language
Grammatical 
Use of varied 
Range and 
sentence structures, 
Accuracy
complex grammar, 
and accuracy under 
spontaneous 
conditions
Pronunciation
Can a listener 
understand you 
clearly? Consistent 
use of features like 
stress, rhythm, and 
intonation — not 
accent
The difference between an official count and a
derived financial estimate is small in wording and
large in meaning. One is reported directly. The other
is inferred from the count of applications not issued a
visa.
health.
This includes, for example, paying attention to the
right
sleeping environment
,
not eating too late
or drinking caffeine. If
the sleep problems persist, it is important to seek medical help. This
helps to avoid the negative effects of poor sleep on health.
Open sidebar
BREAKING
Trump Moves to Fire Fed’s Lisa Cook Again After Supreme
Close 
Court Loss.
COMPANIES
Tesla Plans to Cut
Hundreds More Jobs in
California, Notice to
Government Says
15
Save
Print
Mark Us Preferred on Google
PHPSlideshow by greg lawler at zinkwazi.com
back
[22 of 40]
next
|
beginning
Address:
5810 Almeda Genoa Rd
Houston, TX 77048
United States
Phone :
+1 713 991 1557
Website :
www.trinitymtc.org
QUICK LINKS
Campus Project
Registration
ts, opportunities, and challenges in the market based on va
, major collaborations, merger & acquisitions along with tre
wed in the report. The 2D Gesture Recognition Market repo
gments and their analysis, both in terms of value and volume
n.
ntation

**WHAT THE TASK ASKS**
Please print all of the material again with no alteration.

**RESULT FOR THIS EXERCISE**
language
Grammatical 
Use of varied 
Range and 
sentence structures, 
Accuracy
complex grammar, 
and accuracy under 
spontaneous 
conditions
Pronunciation
Can a listener 
understand you 
clearly? Consistent 
use of features like 
stress, rhythm, and 
intonation — not 
accent
The difference between an official count and a
derived financial estimate is small in wording and
large in meaning. One is reported directly. The other
is inferred from the count of applications not issued a
visa.
health.
This includes, for example, paying attention to the
right
sleeping environment
,
not eating too late
or drinking caffeine. If
the sleep problems persist, it is important to seek medical help. This
helps to avoid the negative effects of poor sleep on health.
Open sidebar
BREAKING
Trump Moves to Fire Fed’s Lisa Cook Again After Supreme
Close 
Court Loss.
COMPANIES
Tesla Plans to Cut
Hundreds More Jobs in
California, Notice to
Government Says
15
Save
Print
Mark Us Preferred on Google
PHPSlideshow by greg lawler at zinkwazi.com
back
[22 of 40]
next
|
beginning
Address:
5810 Almeda Genoa Rd
Houston, TX 77048
United States
Phone :
+1 713 991 1557
Website :
www.trinitymtc.org
QUICK LINKS
Campus Project
Registration
ts, opportunities, and challenges in the market based on va
, major collaborations, merger & acquisitions along with tre
wed in the report. The 2D Gesture Recognition Market repo
gments and their analysis, both in terms of value and volume
n.
ntation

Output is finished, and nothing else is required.